▸ **TASK GOAL**
Leaving the pictures aside, transcribe every line below exactly.

[Stored data entries]
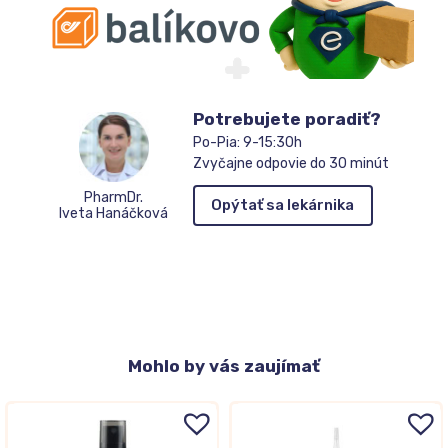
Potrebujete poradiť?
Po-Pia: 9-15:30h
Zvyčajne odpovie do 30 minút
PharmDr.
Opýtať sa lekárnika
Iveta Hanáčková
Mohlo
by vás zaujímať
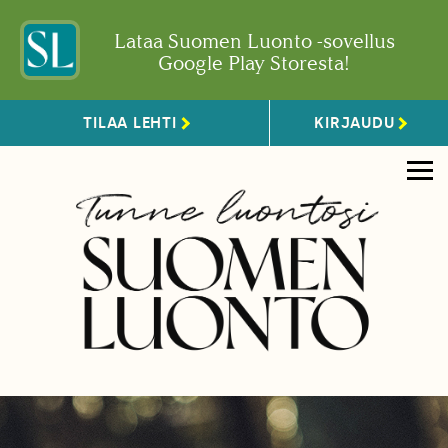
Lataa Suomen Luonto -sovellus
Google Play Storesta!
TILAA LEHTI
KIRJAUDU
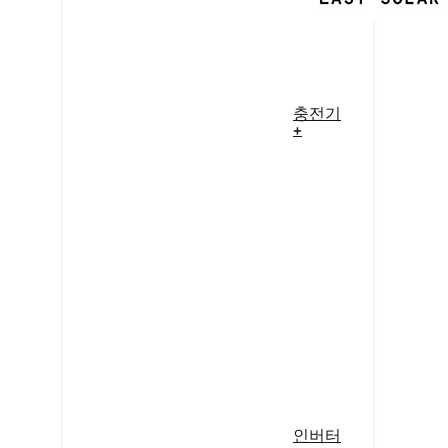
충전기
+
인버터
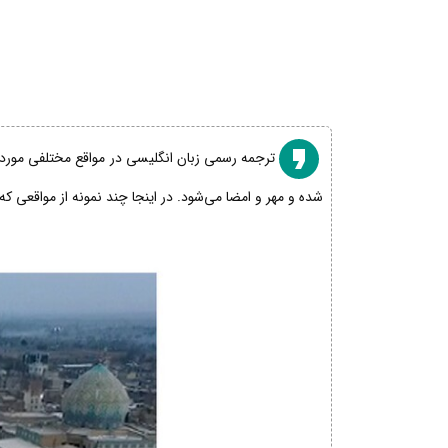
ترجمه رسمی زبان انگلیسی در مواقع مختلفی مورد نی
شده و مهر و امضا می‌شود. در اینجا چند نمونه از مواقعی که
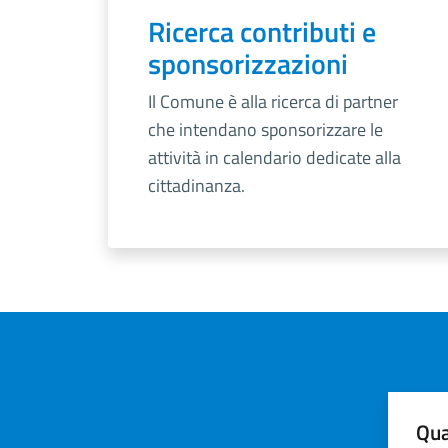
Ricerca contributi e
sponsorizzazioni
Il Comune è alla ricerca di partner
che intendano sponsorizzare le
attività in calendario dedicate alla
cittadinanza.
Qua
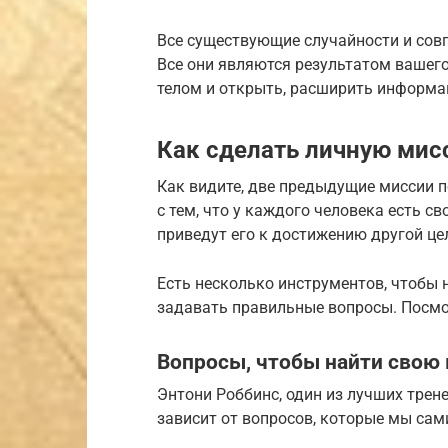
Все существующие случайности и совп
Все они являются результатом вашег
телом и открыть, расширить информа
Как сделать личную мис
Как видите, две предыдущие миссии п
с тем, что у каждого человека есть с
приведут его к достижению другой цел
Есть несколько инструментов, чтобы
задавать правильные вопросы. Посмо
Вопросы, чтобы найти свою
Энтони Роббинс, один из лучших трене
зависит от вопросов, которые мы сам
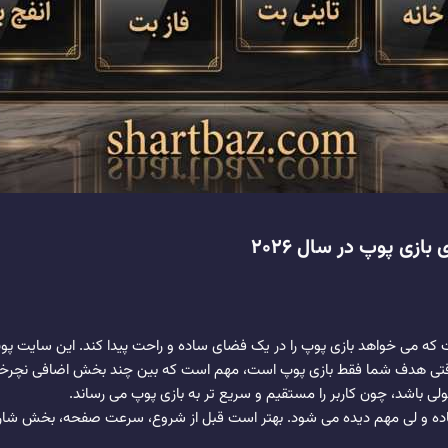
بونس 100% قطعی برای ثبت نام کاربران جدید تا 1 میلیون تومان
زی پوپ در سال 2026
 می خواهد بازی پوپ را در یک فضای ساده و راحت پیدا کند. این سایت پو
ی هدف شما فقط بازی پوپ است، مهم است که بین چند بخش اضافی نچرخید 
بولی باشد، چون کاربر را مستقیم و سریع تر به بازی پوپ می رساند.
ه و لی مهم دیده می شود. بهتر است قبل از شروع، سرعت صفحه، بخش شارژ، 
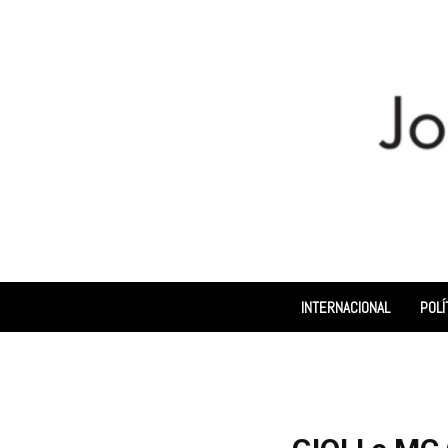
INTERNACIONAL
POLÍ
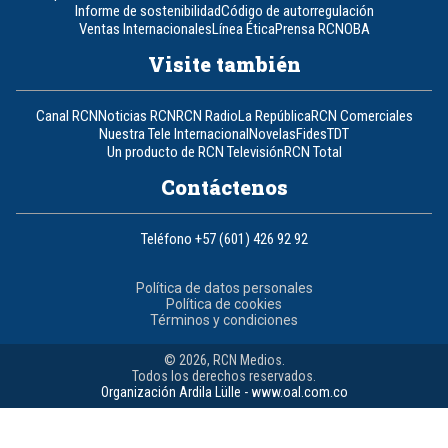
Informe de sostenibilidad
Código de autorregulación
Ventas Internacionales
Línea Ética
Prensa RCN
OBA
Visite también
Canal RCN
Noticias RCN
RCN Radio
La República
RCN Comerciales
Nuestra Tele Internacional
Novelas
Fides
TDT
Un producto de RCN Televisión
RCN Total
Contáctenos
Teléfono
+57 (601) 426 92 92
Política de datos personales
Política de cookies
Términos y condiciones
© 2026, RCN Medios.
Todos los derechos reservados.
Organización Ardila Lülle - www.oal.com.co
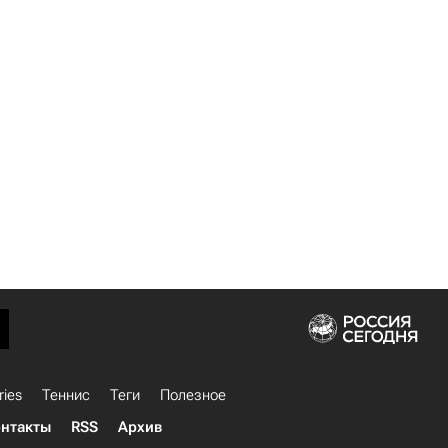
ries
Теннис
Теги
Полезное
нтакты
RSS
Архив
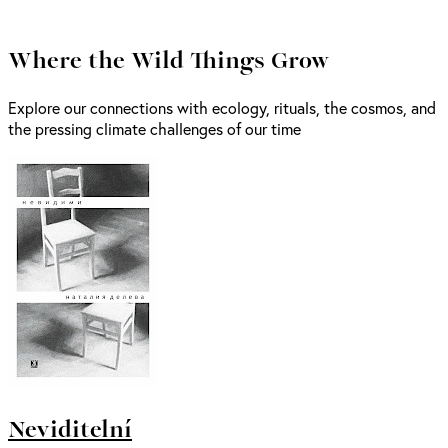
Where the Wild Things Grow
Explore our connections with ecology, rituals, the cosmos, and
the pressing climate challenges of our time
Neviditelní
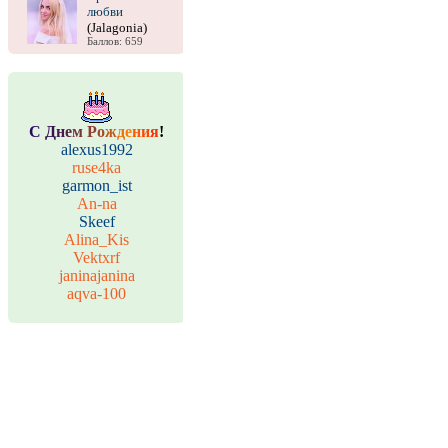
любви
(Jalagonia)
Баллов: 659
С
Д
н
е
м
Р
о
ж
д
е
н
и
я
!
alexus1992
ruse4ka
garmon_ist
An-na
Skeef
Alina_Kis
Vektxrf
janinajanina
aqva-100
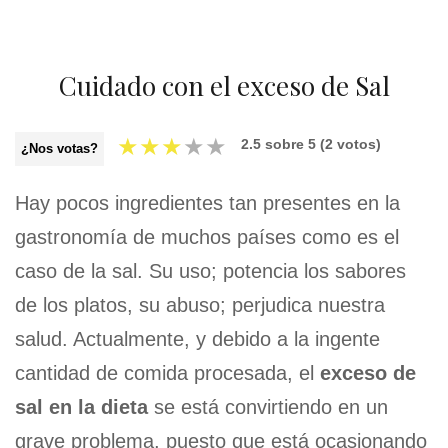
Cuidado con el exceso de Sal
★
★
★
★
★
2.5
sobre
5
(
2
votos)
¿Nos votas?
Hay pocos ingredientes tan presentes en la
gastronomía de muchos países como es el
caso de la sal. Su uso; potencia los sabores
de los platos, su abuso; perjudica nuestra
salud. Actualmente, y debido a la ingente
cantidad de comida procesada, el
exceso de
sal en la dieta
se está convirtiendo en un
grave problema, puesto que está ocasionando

▸ **REPLY**
Potrebujete poradiť?
Po-Pia: 9-15:30h
Zvyčajne odpovie do 30 minút
PharmDr.
Opýtať sa lekárnika
Iveta Hanáčková
Mohlo
by vás zaujímať
Lataa Suomen Luonto -sovellus
Google Play Storesta!
TILAA LEHTI
KIRJAUDU
충전기
+
인버터
ترجمه رسمی زبان انگلیسی در مواقع مختلفی مورد نی
شده و مهر و امضا می‌شود. در اینجا چند نمونه از مواقعی که
Ricerca contributi e
sponsorizzazioni
Il Comune è alla ricerca di partner
che intendano sponsorizzare le
attività in calendario dedicate alla
cittadinanza.
Qua
Все существующие случайности и совп
Все они являются результатом вашег
телом и открыть, расширить информа
Как сделать личную мис
Как видите, две предыдущие миссии п
с тем, что у каждого человека есть с
приведут его к достижению другой цел
Есть несколько инструментов, чтобы
задавать правильные вопросы. Посмо
Вопросы, чтобы найти свою
Энтони Роббинс, один из лучших трене
зависит от вопросов, которые мы сам
بونس 100% قطعی برای ثبت نام کاربران جدید تا 1 میلیون تومان
زی پوپ در سال 2026
 می خواهد بازی پوپ را در یک فضای ساده و راحت پیدا کند. این سایت پو
ی هدف شما فقط بازی پوپ است، مهم است که بین چند بخش اضافی نچرخید 
بولی باشد، چون کاربر را مستقیم و سریع تر به بازی پوپ می رساند.
ه و لی مهم دیده می شود. بهتر است قبل از شروع، سرعت صفحه، بخش شارژ، 
INTERNACIONAL
POLÍ
Informe de sostenibilidad
Código de autorregulación
Ventas Internacionales
Línea Ética
Prensa RCN
OBA
Visite también
Canal RCN
Noticias RCN
RCN Radio
La República
RCN Comerciales
Nuestra Tele Internacional
Novelas
Fides
TDT
Un producto de RCN Televisión
RCN Total
Contáctenos
Teléfono
+57 (601) 426 92 92
Política de datos personales
Política de cookies
Términos y condiciones
© 2026, RCN Medios.
Todos los derechos reservados.
Organización Ardila Lülle - www.oal.com.co
ries
Теннис
Теги
Полезное
нтакты
RSS
Архив
Where the Wild Things Grow
Explore our connections with ecology, rituals, the cosmos, and
the pressing climate challenges of our time
Neviditelní
любви
(Jalagonia)
Баллов: 659
С
Д
н
е
м
Р
о
ж
д
е
н
и
я
!
alexus1992
ruse4ka
garmon_ist
An-na
Skeef
Alina_Kis
Vektxrf
janinajanina
aqva-100
Cuidado con el exceso de Sal
★
★
★
★
★
2.5
sobre
5
(
2
votos)
¿Nos votas?
Hay pocos ingredientes tan presentes en la
gastronomía de muchos países como es el
caso de la sal. Su uso; potencia los sabores
de los platos, su abuso; perjudica nuestra
salud. Actualmente, y debido a la ingente
cantidad de comida procesada, el
exceso de
sal en la dieta
se está convirtiendo en un
grave problema, puesto que está ocasionando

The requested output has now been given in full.